Can't Miss Travel Tips for 2010
The new Four Seasons in Beirut has 230 terraces
Is it really already nearing the end of January? Time to think about some can't-miss hotels, exhibitions and goings-on for 2010:
* The Irving Penn exhibit at the National Portrait Gallery in London starting February 18th. Penn passed away in October, and the retrospective pays homage to one of the most unparalleled photographers in history. Expect shots of notables from Truman Capote to Pablo Picasso.
* The new Four Seasons Beirut, which just opened its doors last week. I have had a bee in my bonnet about visiting Beirut for some time, and the debut of both the Four Seasons and the stylish Le Gray makes a sojourn even more tempting. Look for special weekend and opening offers.

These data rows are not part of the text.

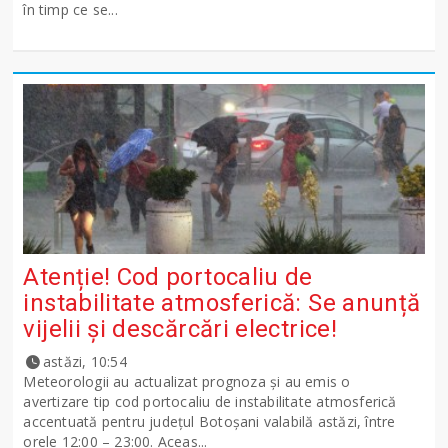
în timp ce se...
Atenție! Cod portocaliu de
instabilitate atmosferică: Se anunță
vijelii și descărcări electrice!
astăzi, 10:54
Meteorologii au actualizat prognoza și au emis o
avertizare tip cod portocaliu de instabilitate atmosferică
accentuată pentru județul Botoșani valabilă astăzi, între
orele 12:00 – 23:00. Aceas...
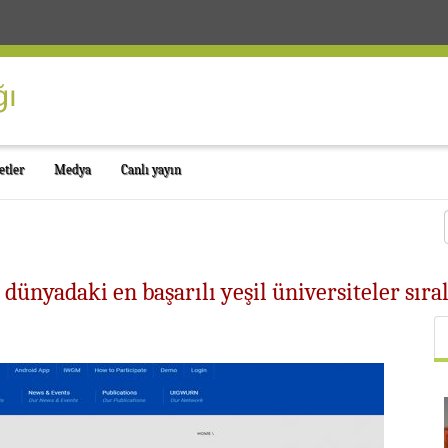
etler
Medya
Canlı yayın
 dünyadaki en başarılı yeşil üniversiteler sıra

* The opening of Eataly in New York City. There is still no official opening date for this behemoth, but expect the Manhattan outpost of this huge Italian gourmet market to give Whole Foods a real run for its money. Co-owner Joe Bastianich tells me that late spring seems the likely debut.
* Mexican boutique hotel Imanta near Puerto Vallarta. This gorgeous looking property is set to open in February and I am already cooking up a visit. For more travel ideas on that coast, check out my surf story. One of the best trips ever.
* If you missed the Anish Kapoor's wonderful steel and wax sculptures at the Royal Academy in London, they're coming to the Guggenheim Bilbao March 16th. It will be the perfect setting for the exhibit's house of mirrors effect.
* The new Maharajas' Express launching in March. How sad that the Orient Express train has stopped running, but at least this new Indian railway will be filling in the luxe category. It will run from Mumbai to Calcutta, taking in sights from the Taj Mahal to Ranthambore National Park. With two restaurant cars, an observation lounge with bar and games tables, and cabins with LCD televisions, Maharajas' Express seems like it will put a little romance back into train travel.
* The Amanfayun, which just opened last month outside the historic city of Hangzhou. Housed in an old stone village originally founded under the Tang Dynasty, the property seems secluded even though it's only a 20-minute drive to the city's countless pagodas, historic temples, and tea plantations along the picturesque West Lake.